TASK - The material below holds the lines to copy: from the one with "zyskuje na popularności wśród lokalnych" up to and including the one with "E-shop 1 ks". Copy them exactly and skip the pictures.

### SUPPLIED MATERIAL

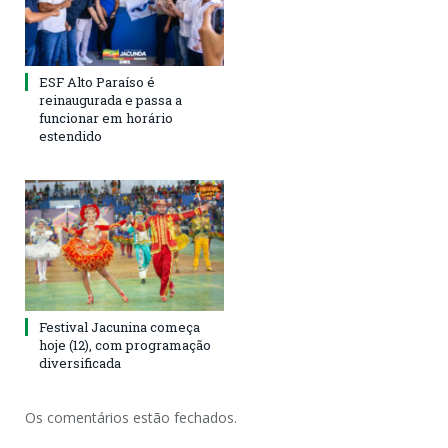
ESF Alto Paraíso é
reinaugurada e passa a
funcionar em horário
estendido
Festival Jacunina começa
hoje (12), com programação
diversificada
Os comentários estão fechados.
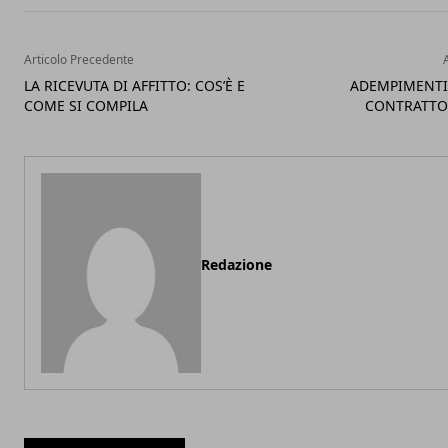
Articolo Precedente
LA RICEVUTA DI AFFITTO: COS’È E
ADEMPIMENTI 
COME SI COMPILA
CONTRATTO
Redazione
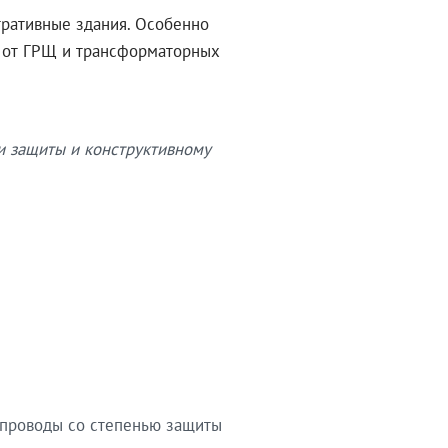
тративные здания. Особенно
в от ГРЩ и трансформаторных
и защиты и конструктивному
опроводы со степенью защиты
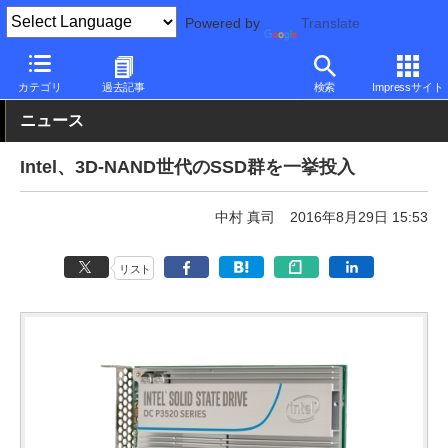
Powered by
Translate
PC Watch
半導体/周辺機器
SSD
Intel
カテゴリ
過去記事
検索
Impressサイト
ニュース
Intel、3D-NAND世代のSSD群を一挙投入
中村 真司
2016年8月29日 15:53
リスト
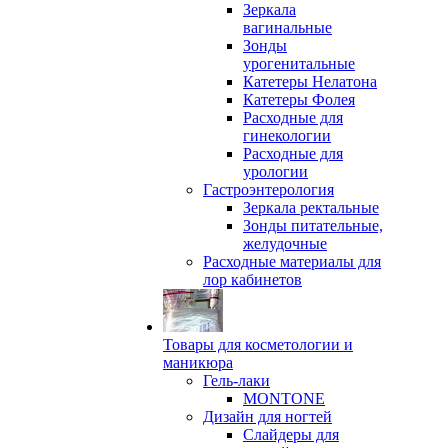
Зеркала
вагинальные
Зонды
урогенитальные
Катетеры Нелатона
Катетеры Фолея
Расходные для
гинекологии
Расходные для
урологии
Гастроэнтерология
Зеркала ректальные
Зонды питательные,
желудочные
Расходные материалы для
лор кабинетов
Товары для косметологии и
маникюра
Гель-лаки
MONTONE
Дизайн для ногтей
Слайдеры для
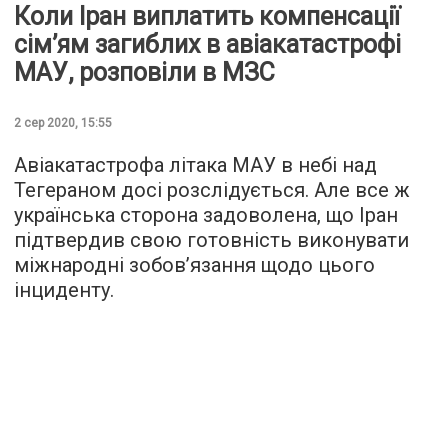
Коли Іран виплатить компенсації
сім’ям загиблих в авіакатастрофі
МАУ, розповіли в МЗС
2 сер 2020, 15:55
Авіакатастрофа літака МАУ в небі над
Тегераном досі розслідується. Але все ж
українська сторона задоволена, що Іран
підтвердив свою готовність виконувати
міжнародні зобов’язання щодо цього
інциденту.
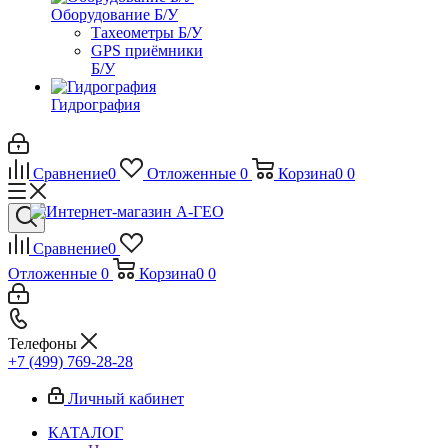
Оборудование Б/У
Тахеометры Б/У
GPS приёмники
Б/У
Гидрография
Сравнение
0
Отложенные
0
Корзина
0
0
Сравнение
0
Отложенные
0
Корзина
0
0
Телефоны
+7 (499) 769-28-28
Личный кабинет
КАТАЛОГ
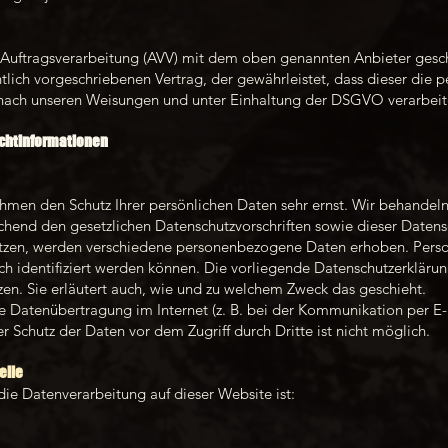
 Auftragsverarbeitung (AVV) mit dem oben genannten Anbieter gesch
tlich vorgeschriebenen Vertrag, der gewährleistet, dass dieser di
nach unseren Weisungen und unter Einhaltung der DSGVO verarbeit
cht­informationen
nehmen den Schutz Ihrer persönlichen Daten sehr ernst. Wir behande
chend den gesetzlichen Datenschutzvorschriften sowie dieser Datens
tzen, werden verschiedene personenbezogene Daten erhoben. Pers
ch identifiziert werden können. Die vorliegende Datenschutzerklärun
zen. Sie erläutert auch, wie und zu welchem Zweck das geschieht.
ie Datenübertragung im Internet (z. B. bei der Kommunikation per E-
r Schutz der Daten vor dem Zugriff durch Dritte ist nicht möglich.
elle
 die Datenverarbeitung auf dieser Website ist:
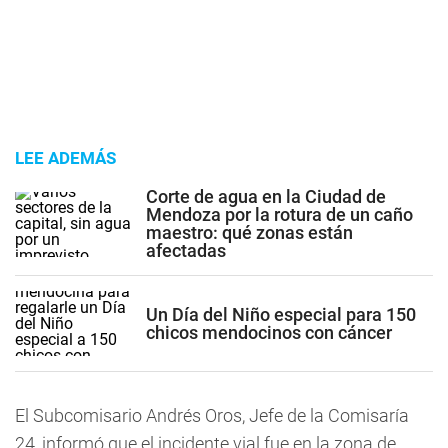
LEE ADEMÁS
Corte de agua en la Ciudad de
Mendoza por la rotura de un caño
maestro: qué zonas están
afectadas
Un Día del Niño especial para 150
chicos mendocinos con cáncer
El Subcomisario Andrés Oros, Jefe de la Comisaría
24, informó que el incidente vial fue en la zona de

######
### SUPPLIED MATERIAL

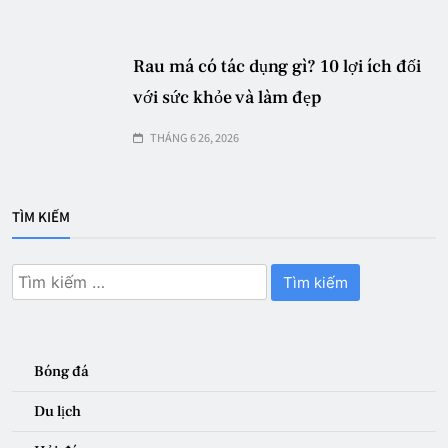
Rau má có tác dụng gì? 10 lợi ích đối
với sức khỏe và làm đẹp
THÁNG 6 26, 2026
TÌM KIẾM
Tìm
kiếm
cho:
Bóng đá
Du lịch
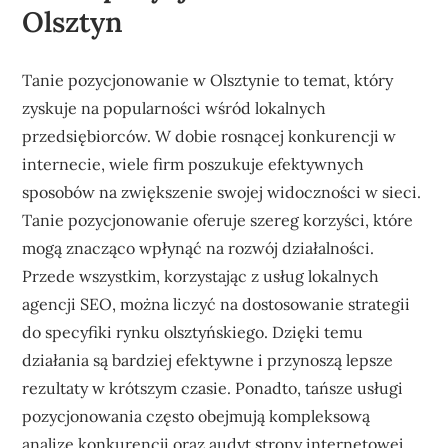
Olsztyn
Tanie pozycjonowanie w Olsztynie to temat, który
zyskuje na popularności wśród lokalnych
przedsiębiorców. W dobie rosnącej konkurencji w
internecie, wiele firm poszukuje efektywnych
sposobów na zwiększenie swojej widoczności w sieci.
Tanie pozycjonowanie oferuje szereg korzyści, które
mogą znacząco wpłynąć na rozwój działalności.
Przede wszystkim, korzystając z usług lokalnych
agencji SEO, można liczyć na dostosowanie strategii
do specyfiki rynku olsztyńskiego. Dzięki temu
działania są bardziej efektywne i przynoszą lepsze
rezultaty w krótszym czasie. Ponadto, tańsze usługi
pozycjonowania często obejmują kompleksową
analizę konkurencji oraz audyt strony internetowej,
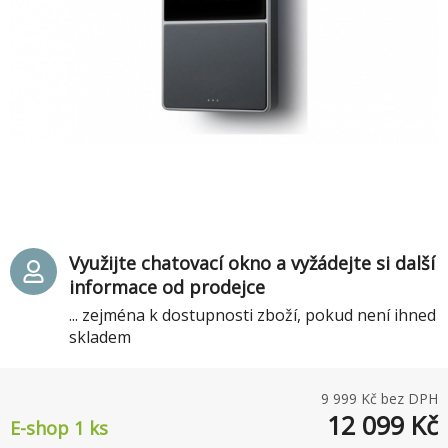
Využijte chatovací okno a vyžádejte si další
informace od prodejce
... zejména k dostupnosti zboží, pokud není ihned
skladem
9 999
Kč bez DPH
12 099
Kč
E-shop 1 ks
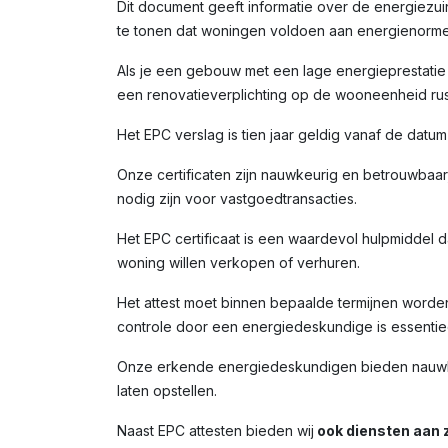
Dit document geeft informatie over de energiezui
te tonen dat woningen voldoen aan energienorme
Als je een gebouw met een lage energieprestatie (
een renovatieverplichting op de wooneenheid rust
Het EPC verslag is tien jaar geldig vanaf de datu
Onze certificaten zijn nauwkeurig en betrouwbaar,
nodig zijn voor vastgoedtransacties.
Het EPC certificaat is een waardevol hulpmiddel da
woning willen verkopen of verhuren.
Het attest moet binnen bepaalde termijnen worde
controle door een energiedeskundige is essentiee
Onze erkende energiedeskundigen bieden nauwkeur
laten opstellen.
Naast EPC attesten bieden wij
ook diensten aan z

######
### SUPPLIED MATERIAL

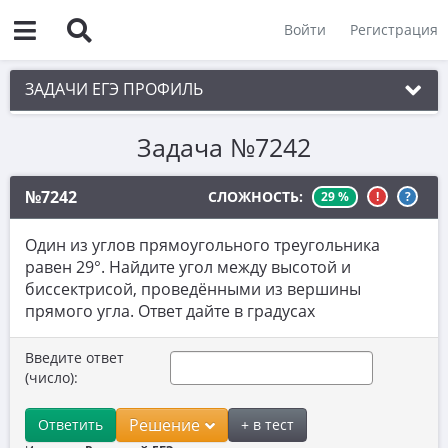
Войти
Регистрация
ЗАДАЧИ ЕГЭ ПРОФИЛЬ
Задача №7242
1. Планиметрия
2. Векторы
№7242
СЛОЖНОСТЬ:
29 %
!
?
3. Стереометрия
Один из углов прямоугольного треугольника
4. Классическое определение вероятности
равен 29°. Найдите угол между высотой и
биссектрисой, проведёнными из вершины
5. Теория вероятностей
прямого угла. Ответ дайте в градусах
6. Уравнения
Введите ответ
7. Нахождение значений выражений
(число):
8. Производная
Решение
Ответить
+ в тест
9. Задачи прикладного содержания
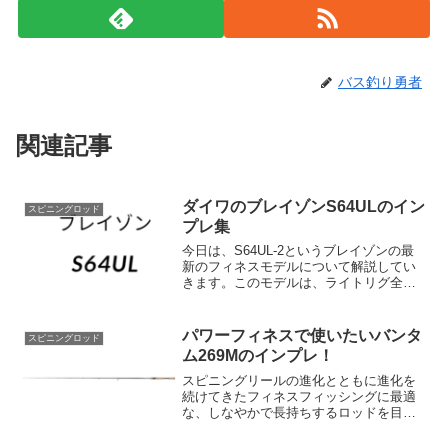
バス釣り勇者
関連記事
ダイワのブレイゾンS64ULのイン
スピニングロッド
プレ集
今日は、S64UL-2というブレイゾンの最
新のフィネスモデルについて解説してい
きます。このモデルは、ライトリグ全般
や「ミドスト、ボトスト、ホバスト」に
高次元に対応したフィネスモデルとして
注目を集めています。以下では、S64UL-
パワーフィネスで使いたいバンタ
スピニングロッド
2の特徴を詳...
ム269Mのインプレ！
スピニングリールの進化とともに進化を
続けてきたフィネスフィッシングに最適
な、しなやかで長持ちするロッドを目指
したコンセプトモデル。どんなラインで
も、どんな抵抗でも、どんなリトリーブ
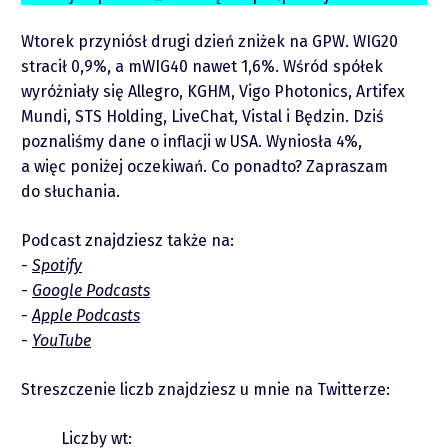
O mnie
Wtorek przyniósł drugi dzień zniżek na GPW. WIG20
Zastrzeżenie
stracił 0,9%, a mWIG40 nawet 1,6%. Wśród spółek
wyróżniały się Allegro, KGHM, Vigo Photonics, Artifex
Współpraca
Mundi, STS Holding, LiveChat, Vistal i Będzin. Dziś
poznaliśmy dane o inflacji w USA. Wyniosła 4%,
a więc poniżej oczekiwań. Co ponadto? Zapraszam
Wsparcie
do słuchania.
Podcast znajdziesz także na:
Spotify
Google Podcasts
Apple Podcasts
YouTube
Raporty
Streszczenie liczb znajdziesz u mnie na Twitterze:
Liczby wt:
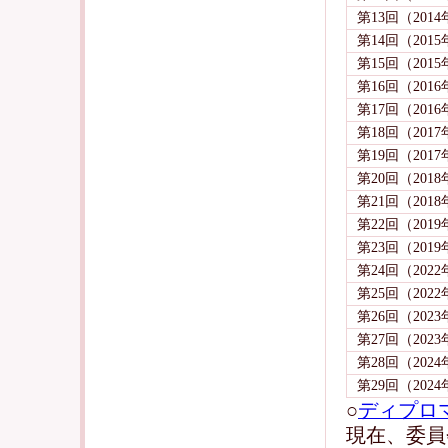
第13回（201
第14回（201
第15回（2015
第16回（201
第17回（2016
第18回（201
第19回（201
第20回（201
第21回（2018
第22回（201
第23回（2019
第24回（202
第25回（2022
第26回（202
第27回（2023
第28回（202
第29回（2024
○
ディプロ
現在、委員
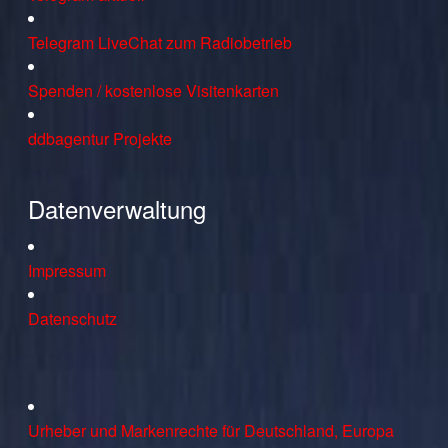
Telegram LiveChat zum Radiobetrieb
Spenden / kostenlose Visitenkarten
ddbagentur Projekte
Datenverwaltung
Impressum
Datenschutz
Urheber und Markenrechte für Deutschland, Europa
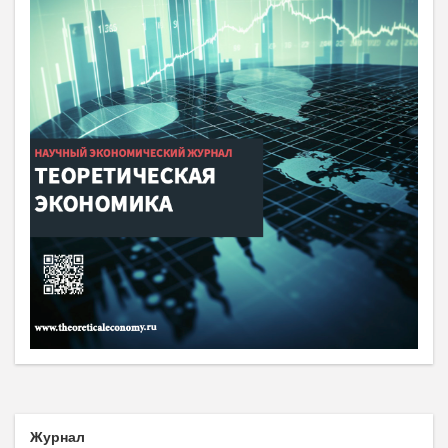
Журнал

######

EXERCISE SOLUTION -
zyskuje na popularności wśród lokalnych
przedsiębiorców. W dobie rosnącej konkurencji w
internecie, wiele firm poszukuje efektywnych
sposobów na zwiększenie swojej widoczności w sieci.
Tanie pozycjonowanie oferuje szereg korzyści, które
mogą znacząco wpłynąć na rozwój działalności.
Przede wszystkim, korzystając z usług lokalnych
agencji SEO, można liczyć na dostosowanie strategii
do specyfiki rynku olsztyńskiego. Dzięki temu
działania są bardziej efektywne i przynoszą lepsze
rezultaty w krótszym czasie. Ponadto, tańsze usługi
pozycjonowania często obejmują kompleksową
analizę konkurencji oraz audyt strony internetowej,
Využijte chatovací okno a vyžádejte si další
informace od prodejce
... zejména k dostupnosti zboží, pokud není ihned
skladem
9 999
Kč bez DPH
12 099
Kč
E-shop 1 ks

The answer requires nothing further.